The U.S. Justice Department today announced the indictment of embattled accounting firm Arthur Andersen on one count of obstruction of justice relating to the collapse of former energy giant Enron Corp.
A federal grand jury actually filed the indictment on March 7, but it was unsealed today.
"The firm sought to undermine our justice system by destroying evidence," said Deputy Attorney General Larry Thompson at an afternoon news conference, saying the firm has intentionally disposed of "tons" of evidence after a government inquiry began last October.
He added: "At the time, Andersen knew full well that these documents were relevant."
Andersen, however, has made it clear it will not plead guilty to the charge, having already rejected a plea bargain deal with the government.
The company released a vigorous response to the announcement this afternoon, calling the Justice Department's actions "without precedent and an extraordinary abuse of prosecutorial discretion," and "a gross abuse of government power."
Charge Based on Shredding
The obstruction charge is based on claims that Andersen employees shredded important documents about Enron's finances, even though they knew the Securities and Exchange Commission was formally looking into Enron. The Justice Department also alleges Andersen employees deleted relevant computer files.

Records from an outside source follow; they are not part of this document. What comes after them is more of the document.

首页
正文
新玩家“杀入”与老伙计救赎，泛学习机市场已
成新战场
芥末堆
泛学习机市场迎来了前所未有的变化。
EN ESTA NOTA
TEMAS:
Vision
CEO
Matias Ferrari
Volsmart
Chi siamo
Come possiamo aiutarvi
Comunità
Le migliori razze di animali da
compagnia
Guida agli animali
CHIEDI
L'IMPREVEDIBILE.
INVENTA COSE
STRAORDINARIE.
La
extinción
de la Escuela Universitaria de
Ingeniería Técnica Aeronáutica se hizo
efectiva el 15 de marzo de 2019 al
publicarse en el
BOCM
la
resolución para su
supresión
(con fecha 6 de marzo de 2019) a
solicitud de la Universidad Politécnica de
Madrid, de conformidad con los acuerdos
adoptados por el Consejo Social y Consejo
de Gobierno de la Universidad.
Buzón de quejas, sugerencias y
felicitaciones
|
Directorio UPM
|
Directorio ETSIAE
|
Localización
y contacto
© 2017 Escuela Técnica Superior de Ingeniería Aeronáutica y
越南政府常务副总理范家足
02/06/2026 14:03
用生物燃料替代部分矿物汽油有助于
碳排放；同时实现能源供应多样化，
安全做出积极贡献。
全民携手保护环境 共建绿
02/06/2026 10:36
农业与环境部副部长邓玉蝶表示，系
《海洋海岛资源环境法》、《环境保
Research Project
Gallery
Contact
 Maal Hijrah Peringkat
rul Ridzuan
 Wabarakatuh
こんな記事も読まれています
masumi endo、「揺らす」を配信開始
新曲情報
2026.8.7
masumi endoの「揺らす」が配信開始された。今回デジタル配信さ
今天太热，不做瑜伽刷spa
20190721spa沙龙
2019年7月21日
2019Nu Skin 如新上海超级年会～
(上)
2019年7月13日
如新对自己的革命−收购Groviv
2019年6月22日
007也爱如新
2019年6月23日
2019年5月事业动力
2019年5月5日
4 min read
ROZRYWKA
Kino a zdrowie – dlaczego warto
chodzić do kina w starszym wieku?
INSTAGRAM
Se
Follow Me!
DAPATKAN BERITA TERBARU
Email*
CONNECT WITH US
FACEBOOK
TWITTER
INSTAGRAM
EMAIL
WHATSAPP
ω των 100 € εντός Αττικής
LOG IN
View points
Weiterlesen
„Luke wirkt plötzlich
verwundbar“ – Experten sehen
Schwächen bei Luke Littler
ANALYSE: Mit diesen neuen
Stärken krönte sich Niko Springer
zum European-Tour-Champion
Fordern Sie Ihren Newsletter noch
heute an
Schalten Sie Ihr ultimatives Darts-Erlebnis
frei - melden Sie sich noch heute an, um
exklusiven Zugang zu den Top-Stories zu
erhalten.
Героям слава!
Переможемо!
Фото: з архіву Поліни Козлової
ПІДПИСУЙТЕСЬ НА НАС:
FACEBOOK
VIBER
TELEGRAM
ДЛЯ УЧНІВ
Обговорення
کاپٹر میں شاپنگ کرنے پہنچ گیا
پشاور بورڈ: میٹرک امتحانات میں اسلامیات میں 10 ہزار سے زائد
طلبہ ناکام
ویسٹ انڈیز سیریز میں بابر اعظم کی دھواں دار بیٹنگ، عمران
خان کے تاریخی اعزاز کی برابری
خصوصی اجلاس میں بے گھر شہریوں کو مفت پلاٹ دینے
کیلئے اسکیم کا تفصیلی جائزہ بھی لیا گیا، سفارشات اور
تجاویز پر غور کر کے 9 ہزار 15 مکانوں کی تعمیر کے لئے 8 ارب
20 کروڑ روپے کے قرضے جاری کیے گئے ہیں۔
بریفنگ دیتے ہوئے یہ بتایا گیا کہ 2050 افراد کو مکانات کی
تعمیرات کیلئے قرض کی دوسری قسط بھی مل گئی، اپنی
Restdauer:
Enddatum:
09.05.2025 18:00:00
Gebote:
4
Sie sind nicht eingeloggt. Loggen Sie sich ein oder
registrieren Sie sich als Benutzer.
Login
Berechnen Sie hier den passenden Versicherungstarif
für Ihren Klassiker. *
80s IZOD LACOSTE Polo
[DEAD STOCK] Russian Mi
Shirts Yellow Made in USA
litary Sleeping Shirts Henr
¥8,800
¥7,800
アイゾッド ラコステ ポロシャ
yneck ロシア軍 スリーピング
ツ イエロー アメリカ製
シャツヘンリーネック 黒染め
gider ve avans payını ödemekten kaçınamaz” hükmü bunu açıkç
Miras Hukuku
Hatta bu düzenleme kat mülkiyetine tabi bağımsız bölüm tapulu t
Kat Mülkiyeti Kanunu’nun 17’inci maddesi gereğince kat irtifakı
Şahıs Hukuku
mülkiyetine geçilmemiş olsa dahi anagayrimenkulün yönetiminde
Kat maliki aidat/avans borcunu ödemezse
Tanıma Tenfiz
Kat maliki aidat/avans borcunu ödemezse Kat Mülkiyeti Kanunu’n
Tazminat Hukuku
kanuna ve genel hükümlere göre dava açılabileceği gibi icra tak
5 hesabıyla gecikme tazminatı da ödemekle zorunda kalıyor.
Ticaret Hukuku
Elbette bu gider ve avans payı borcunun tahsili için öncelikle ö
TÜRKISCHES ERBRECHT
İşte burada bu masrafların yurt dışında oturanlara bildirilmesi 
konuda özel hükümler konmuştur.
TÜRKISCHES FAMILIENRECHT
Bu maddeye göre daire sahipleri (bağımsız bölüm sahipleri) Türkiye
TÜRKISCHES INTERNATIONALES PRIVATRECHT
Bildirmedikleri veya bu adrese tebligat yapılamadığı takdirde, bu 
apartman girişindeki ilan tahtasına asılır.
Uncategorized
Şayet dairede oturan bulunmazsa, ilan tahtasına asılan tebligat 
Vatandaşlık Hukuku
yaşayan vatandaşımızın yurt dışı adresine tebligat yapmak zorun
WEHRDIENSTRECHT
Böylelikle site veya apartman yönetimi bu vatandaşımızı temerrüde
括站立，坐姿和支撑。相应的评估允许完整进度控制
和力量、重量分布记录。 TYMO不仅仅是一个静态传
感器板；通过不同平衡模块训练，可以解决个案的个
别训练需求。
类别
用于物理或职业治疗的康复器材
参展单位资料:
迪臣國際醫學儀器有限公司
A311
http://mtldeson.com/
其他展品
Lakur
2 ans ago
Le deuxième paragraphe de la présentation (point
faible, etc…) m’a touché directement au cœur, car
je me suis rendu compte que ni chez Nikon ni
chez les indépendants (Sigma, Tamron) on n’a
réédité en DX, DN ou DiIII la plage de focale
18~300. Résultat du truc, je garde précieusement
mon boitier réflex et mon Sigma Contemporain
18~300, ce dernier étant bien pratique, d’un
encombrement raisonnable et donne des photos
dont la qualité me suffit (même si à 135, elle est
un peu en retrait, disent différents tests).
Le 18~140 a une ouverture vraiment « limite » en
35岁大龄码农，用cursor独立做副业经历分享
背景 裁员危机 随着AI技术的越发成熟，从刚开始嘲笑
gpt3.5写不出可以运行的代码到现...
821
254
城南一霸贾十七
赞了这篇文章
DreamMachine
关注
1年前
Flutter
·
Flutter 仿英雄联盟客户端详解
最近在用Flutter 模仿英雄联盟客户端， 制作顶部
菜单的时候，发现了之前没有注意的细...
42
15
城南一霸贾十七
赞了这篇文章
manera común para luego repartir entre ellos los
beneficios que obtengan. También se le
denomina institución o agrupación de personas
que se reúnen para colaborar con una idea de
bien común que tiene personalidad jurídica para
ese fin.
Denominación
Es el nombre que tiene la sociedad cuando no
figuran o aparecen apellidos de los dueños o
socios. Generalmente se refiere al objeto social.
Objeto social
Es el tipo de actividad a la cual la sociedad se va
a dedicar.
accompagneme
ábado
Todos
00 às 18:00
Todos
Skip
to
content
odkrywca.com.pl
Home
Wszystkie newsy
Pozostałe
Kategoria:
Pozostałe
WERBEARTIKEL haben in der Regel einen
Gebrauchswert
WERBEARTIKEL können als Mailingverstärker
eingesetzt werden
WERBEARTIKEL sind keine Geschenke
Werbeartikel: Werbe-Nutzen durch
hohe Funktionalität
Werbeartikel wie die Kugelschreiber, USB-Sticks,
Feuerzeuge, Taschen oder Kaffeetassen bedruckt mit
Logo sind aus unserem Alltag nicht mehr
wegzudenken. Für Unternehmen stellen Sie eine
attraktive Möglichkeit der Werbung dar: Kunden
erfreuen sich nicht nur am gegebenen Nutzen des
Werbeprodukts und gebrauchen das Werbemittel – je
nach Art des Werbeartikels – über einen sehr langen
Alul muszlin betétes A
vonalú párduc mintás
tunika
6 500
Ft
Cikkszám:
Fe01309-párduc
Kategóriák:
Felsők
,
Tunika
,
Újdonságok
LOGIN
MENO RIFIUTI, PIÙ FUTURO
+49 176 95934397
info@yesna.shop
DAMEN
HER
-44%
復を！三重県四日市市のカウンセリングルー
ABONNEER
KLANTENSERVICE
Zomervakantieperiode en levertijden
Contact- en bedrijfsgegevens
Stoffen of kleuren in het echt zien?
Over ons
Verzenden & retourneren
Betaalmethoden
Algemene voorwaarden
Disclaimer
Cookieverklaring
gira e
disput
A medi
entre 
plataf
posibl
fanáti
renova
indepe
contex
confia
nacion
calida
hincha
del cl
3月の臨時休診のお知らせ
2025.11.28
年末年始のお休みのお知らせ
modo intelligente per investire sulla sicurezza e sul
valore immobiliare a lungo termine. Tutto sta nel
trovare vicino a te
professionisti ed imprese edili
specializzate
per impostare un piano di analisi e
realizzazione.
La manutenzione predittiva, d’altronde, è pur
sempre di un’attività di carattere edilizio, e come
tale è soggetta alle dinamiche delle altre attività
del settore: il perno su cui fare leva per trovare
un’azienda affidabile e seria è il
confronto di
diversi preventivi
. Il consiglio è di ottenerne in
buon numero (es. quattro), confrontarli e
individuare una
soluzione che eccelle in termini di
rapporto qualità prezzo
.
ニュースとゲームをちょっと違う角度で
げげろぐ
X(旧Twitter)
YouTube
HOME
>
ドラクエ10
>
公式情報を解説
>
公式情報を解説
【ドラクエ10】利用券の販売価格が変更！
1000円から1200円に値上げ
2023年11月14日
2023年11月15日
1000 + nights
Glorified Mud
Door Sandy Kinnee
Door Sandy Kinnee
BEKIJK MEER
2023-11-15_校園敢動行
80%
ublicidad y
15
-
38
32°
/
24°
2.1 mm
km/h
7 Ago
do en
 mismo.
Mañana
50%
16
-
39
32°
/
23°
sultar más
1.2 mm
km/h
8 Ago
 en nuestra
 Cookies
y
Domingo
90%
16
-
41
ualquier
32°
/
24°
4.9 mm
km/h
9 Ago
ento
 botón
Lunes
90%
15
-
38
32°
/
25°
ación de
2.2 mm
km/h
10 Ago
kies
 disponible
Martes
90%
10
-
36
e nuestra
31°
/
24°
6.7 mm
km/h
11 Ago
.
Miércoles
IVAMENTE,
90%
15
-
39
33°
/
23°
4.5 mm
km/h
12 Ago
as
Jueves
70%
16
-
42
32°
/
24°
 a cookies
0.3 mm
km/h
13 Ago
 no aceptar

Andersen's basic line of defense is that the shredding was conducted in the company's Houston office under the supervision of David Duncan, the firm's lead partner in charge of Enron's audits, and was not ordered by executives at Andersen headquarters in Chicago.
An Andersen internal report, written by two law firms and obtained today by ABCNEWS, emphasizes this point.
At the time of the shredding in October, says the report, "Duncan and the other partners on the Enron engagement knew that the SEC had made an informal request to Enron for documents and information relating to partnerships involving Enron's former CFO, Andrew Fastow, and that private civil lawsuits had also been filed."
But the indictment charges the document destruction was widespread and involved employees at multiple locations, including Andersen's London office.
"The obstruction effort was not just confined to a few isolated individuals or documents," said Thompson. "This was a substantial undertaking over an extended period of time with a very wide scope."
Duncan's lawyers released a statement this afternoon saying that he "continues to cooperate with all of the ongoing investigations" and would not comment on Andersen's indictment.
On Jan. 10, Andersen acknowledged it had destroyed thousands of Enron-related documents and e-mails last fall, as investigations into the events that ultimately led to the company's bankruptcy were under way. Enron, after filing the largest-ever U.S. bankruptcy on Dec. 2, fired Andersen on Jan. 17.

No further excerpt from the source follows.